Another way of doing this is through cultural dissemination, particularly through dance. Aside from sharing his knowledge of flamenco, he has made several researches on Philippine songs and dances, especially those of Hispanic influence, which he was able to contribute to the internationally acclaimed Bayanihan Philippine National Folk Dance Company. In fact, most of the Spanish-influenced native songs and dances choreographed by the said group can trace their origins from Gómez’s researches, which earned him the role of an adviser for Bayanihan.

He was also a recording artist, having recorded Filipino songs that were originally in Spanish, as well as Chabacano songs that were popular in areas were Chabacano used to be prevalent.

Gómez is also credited for reintroducing into the modern local film industry the now forgotten film Secreto de Confesión. It was the first film that was produced in the Philippines that was spoken and sung in Spanish (la primera película hablada y cantada en español producida en Filipinas).

He was also the National Language Committee Secretary of the Philippine Constitutional Convention (1971–1973) during the presidency of Ferdinand Marcos. As part of the committee, he fought for Tagalog to become the country’s national language. In the same convention, Gómez teamed up with other nationalists to preserve Spanish as one of the country’s official languages. Spanish, however, later was made an optional language (together with Arabic) from the Freedom Constitution of 1987 when Corazón Aquino took over from where former strongman Marcos had left.

Due to his tireless efforts in attempting to bring back the Filipino national identity based on Spanish, he is considered by some of his hispanist/nationalist friends, such as Edmundo Farolán, as El Don Quixote Filipino.

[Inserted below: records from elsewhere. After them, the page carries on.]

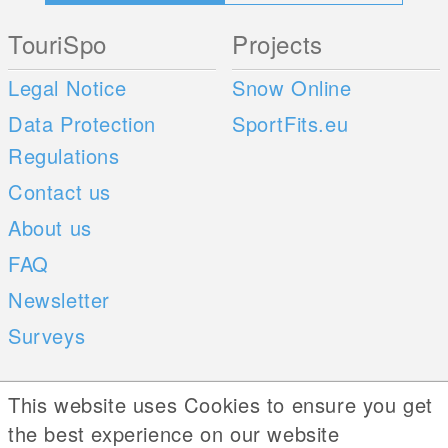
TouriSpo
Projects
Legal Notice
Snow Online
Data Protection
SportFits.eu
Regulations
Contact us
About us
FAQ
Newsletter
Surveys
Mobile Apps
Social Web
This website uses Cookies to ensure you get
the best experience on our website
iOS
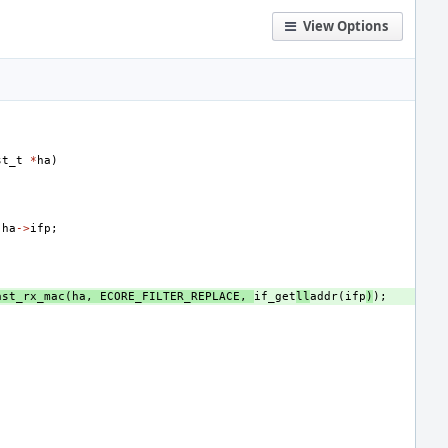
View Options
st_t
*
ha
)
ha
->
ifp
;
ast_rx_mac
(
ha
,
ECORE_FILTER_REPLACE
,
if_get
ll
addr
(
ifp
)
);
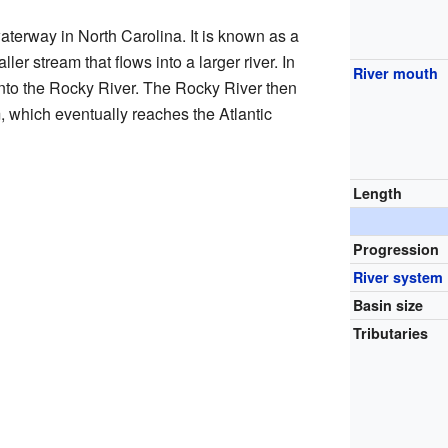
terway in North Carolina. It is known as a
ler stream that flows into a larger river. In
River mouth
into the Rocky River. The Rocky River then
 which eventually reaches the Atlantic
Length
Progression
River system
Basin size
Tributaries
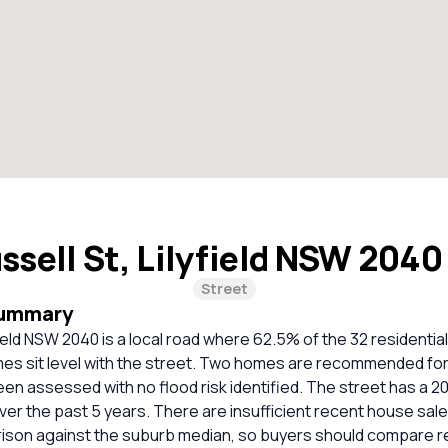
ssell St, Lilyfield NSW 204
Street
Summary
yfield NSW 2040 is a local road where 62.5% of the 32 residentia
es sit level with the street. Two homes are recommended for
een assessed with no flood risk identified. The street has a 
ver the past 5 years. There are insufficient recent house sale
rison against the suburb median, so buyers should compare r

These astounding accomplishments (including those not written above!) should earn Señor Gómez no less than a National Artist Award for Literature and/or Dance and/or Historical Literature and/or Music (for his two-volume LP Nostalgia Filipina). Surprisingly, the credibility of the Cultural Center of the Philippines and the National Commission on Culture and the Arts spiralled down to the sewers when it chose to give awards to undeserving people such as those who glorify blood and gore on film.

3.) Unfortunately, I cannot discuss much about our compañero JOSÉ MIGUEL GARCÍA (not his real name) due to security purposes, no thanks to this corrupt, neocolonized, and LAME puppet government. For now, his real identity cannot be revealed (thus the reason the four of us don’t have a photo together). But this is all I can say about my tocayo: I am mighty glad to have someone like him on our side.

Call me pretentious; I don’t really care (been called worst names in the past). But now that there are four of us, I can proudly say that our heroes did not die in vain after all.

Those @-h0les who have been spreading blatant lies and stupidities about our country’s history will VERY SOON have their “beautiful day” in cyberspace.